The four-year award will help Puget Sound expand and restructure interdisciplinary classes in the humanities, arts, culture, and technology. It also will create a forum for faculty members to address compelling questions that are at once timeless and deeply relevant to the 21st century.
The “Humanities and Culture in the Digital Age,” blueprint has been in preparation for several years, backed by an initial planning award from the Mellon Foundation. The current $600,000 grant is being made as part of Puget Sound’s $125 million One [of a Kind] comprehensive campaign, which supports students, faculty, and academic and residential life programs.
“These are exciting times for the humanities and for our students as we see the human experience so dynamically implicated with the forces of new technologies and the shifting face of global cultures,” said Puget Sound President Ronald R. Thomas. “We are immensely grateful to the Mellon Foundation for its support in extending our vision for academic excellence in the honors and humanities programs, and for its confidence in our faculty’s demonstrated talent in developing innovative interdisciplinary curricula.”
Humanities and Culture in the Digital Age will give rise to new classes that intersect across disciplines; to faculty development; and to new ways of learning, such as “24-hour living and learning” in student cohorts, or experiential learning that may involve hands-on projects or community activities.
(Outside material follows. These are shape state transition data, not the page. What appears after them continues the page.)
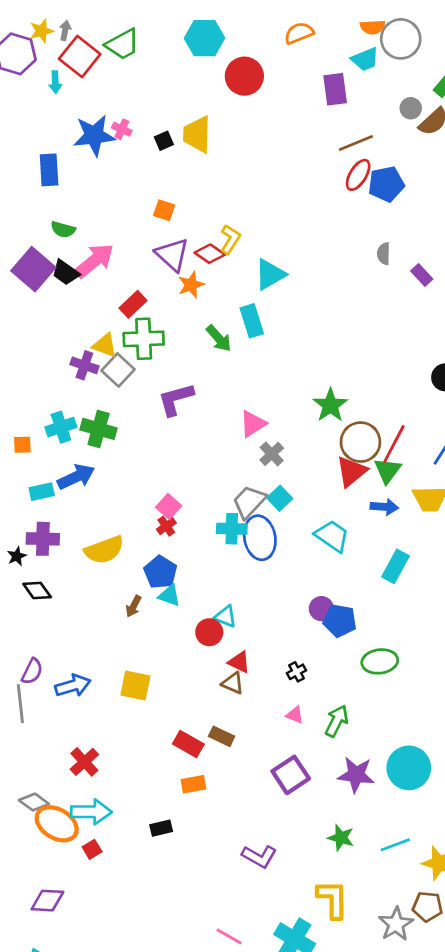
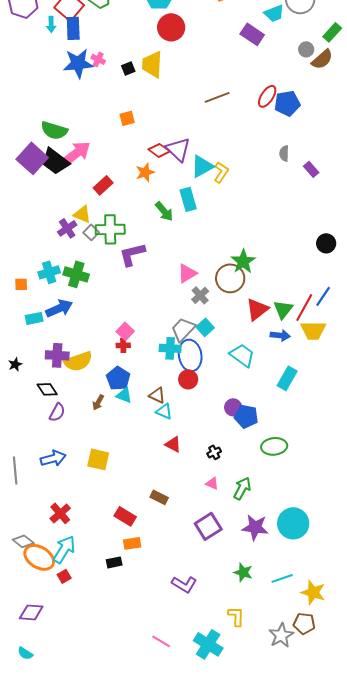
red circle: (244, 76) -> (171, 27), moved
purple rectangle: (335, 89) -> (252, 34), turned -50
brown line: (356, 143) -> (217, 97), moved
blue rectangle: (49, 170) -> (73, 28), moved
orange square: (164, 210) -> (127, 118), turned -35
green semicircle: (63, 229) -> (54, 130), size x1.5
yellow L-shape: (230, 239) -> (221, 172), moved
purple triangle: (172, 255) -> (178, 149), moved
black trapezoid: (65, 273) -> (55, 161), size x1.4
green cross: (144, 339) -> (110, 229), moved
purple cross: (84, 365) -> (67, 228), turned 36
gray square: (118, 370) -> (91, 232), size x0.7
brown circle: (360, 442) -> (230, 278), moved
red line: (394, 444) -> (304, 307), moved
red cross: (166, 526) -> (123, 345), turned 32
purple cross: (43, 539) -> (57, 355), moved
black diamond: (37, 590) -> (47, 389), moved
red circle: (209, 632) -> (188, 379), moved
purple semicircle: (32, 671) -> (57, 412), moved
brown triangle: (233, 683) -> (157, 395), moved
red rectangle: (188, 744) -> (125, 516), moved
orange rectangle: (193, 784) -> (132, 543), moved
cyan arrow: (91, 812) -> (64, 549), turned -60
yellow L-shape: (333, 899) -> (236, 616), size x0.7

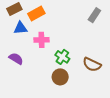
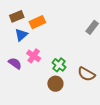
blue triangle: (21, 28) -> (21, 35), turned -40
pink cross: (41, 40) -> (34, 56), moved, turned 32

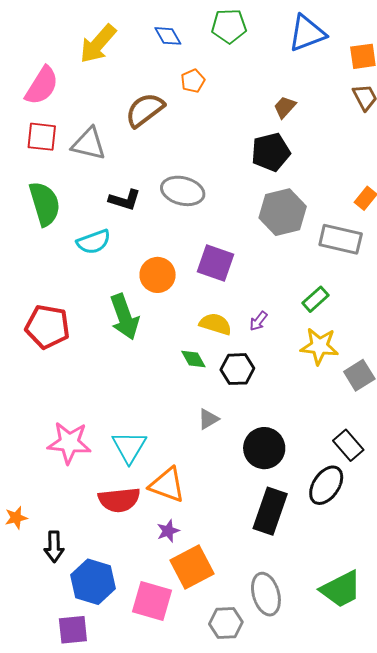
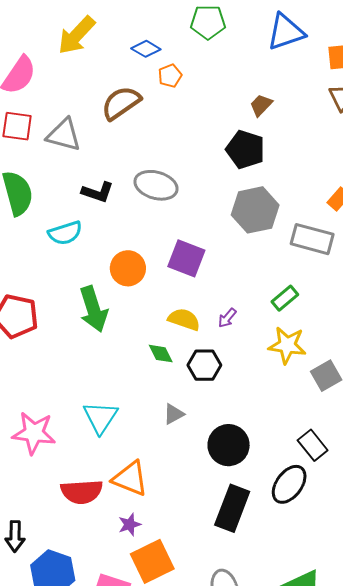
blue diamond: (168, 36) -> (146, 49), moved, turned -32
black pentagon: (271, 152) -> (245, 150), turned 30
cyan triangle: (129, 447) -> (100, 417), moved

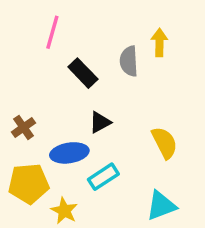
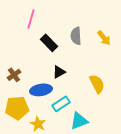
yellow arrow: (159, 42) -> (104, 38), moved, turned 140
cyan triangle: (161, 206) -> (79, 121), moved

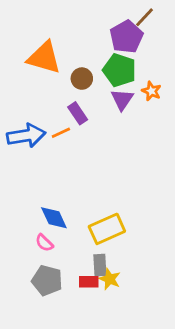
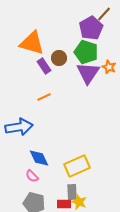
purple triangle: (122, 99) -> (88, 73), size x1.4
purple rectangle: (78, 113) -> (44, 66), moved
blue arrow: (26, 136) -> (19, 127), moved

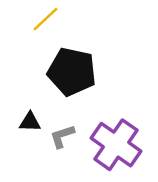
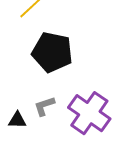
black triangle: (30, 122) -> (17, 120), moved

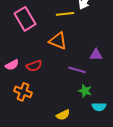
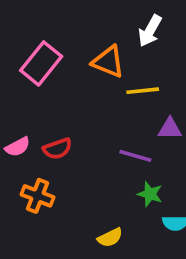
yellow line: (65, 14) -> (143, 91), moved
pink rectangle: (25, 19) -> (41, 63), turned 70
orange triangle: (58, 41) -> (108, 62), moved

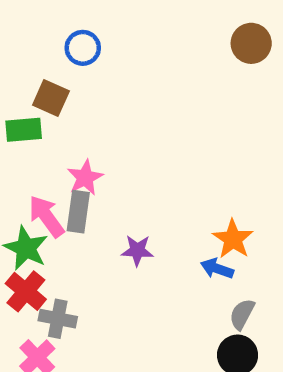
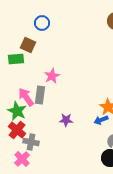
pink star: (85, 178) -> (52, 76), moved
purple star: (137, 250) -> (66, 120), moved
blue arrow: (217, 269) -> (101, 120), turned -40

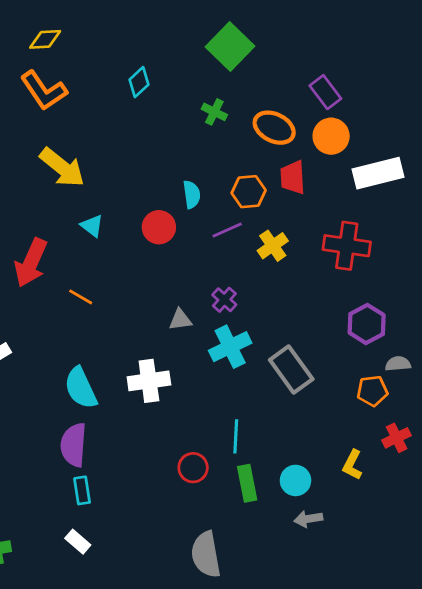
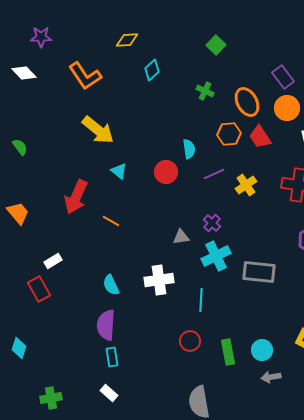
yellow diamond: (45, 39) -> (127, 40), moved
green square: (230, 47) -> (216, 45), size x0.6
orange ellipse: (274, 128) -> (247, 102), turned 36
red trapezoid: (293, 177) -> (260, 137), turned -30
orange hexagon: (249, 192) -> (229, 134), moved
gray rectangle: (291, 369) -> (259, 272), turned -48
cyan semicircle: (81, 388) -> (111, 285), size x0.7
cyan line: (236, 436) -> (201, 300), moved

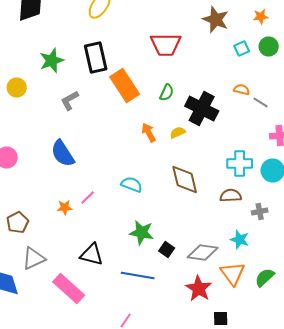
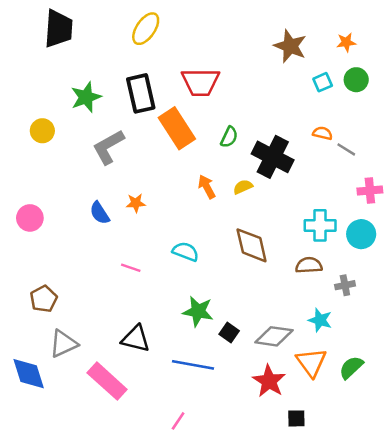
red trapezoid: (166, 44) -> (201, 82), moved
gray L-shape: (70, 100) -> (108, 147), size x1.4
blue semicircle: (63, 154) -> (100, 213), size x0.7
pink line: (88, 198) -> (131, 268), turned 63
orange star: (65, 208) -> (136, 203), moved

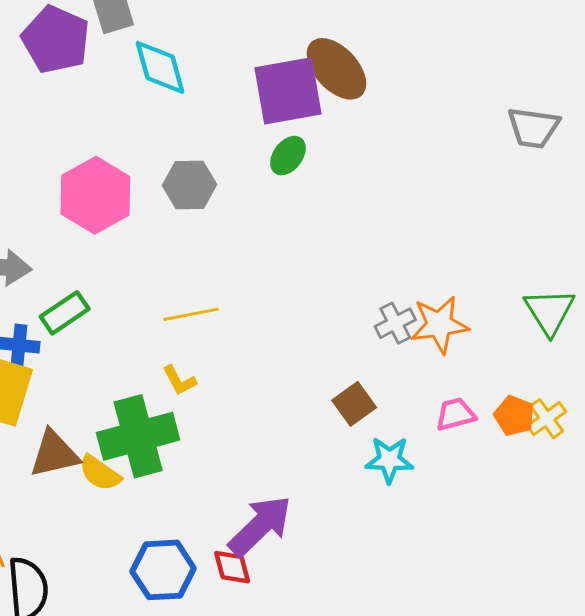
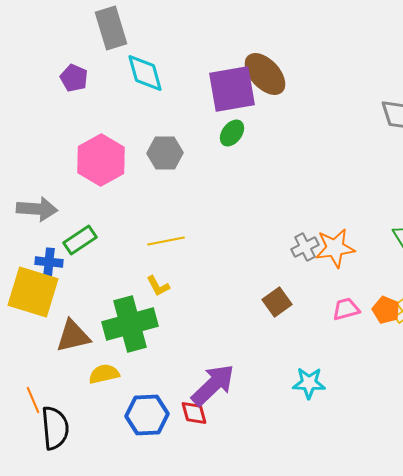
purple pentagon: (56, 39) -> (74, 78), moved, size x0.6
cyan star: (389, 460) -> (309, 383), moved
yellow semicircle: (100, 473) -> (104, 374), moved, turned 132

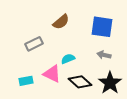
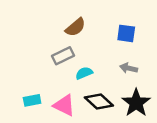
blue square: (102, 27) -> (126, 33), size x0.7
gray rectangle: (34, 44) -> (63, 56), moved
pink triangle: (52, 74) -> (64, 105), moved

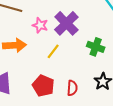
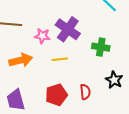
yellow line: (53, 51) -> (60, 59), turned 56
red pentagon: (43, 86) -> (56, 95), turned -30

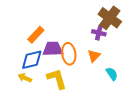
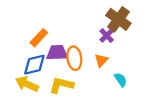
purple cross: (99, 33) -> (107, 36), turned 32
yellow arrow: (25, 78) -> (27, 84), size x1.5
yellow L-shape: (57, 79) -> (61, 85), turned -60

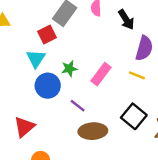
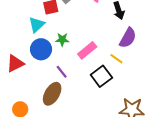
black square: (134, 116) -> (101, 76), moved
red triangle: (24, 127) -> (15, 63), moved
brown ellipse: (93, 131) -> (52, 94), moved, turned -70

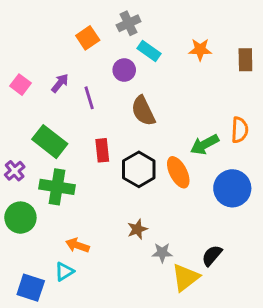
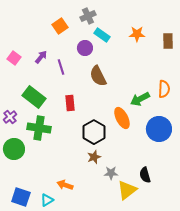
black hexagon: (139, 169) -> (94, 132), moved
orange arrow: (77, 245) -> (65, 185), moved
black semicircle: (212, 256) -> (145, 175), turned -56
cyan triangle: (64, 272) -> (47, 200), moved

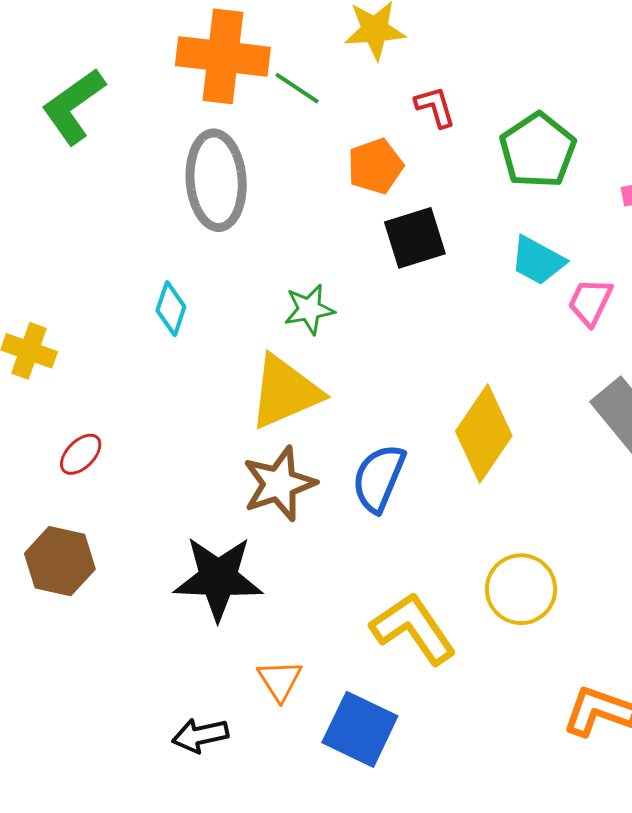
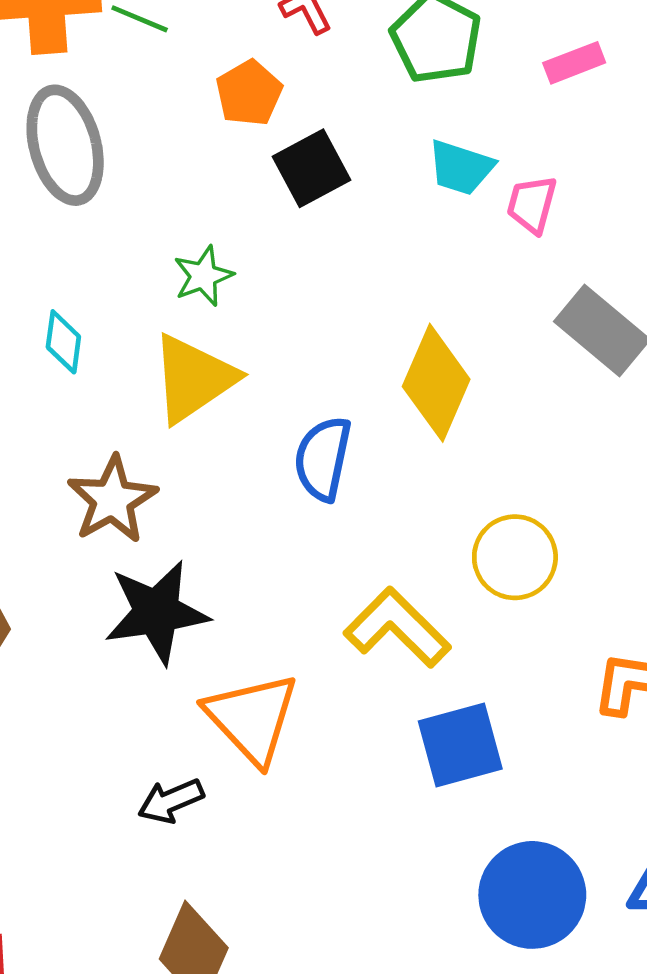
cyan diamond: (171, 309) -> (63, 342), moved
brown star: (279, 484) -> (112, 500), moved
orange triangle: (280, 680) -> (252, 718), size x1.8
blue square: (360, 729) -> (460, 745), moved, turned -30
Among other things, the project will:
· Encourage tenure-line faculty in the humanities fields to create new interdisciplinary courses
· Offer more students the opportunity to participate in the Honors and humanities programs
· Construct a dynamic residential-learning experience for humanities students
· Include the study of queer cultures as integral to the study of humanities
· Develop classes and programs in film, video, and new media
· Cultivate faculty expertise in digital humanities and digital scholarship
· Offer experiential learning in media arts, digital humanities, and archive management
Work by faculty and administrators will begin this summer, with the aim of creating sustainable new programs by mid-2018 and setting in place an agenda for ongoing innovation.
The Andrew W. Mellon Foundation has been a generous supporter of Puget Sound, backing efforts such as internationalizing the curriculum for Environmental Policy and Decision Making; development of a Latina/o Studies program; connecting students’ academic and co-curricular lives through residential seminars; and providing junior faculty sabbaticals, which often result in curricular enhancements and new research.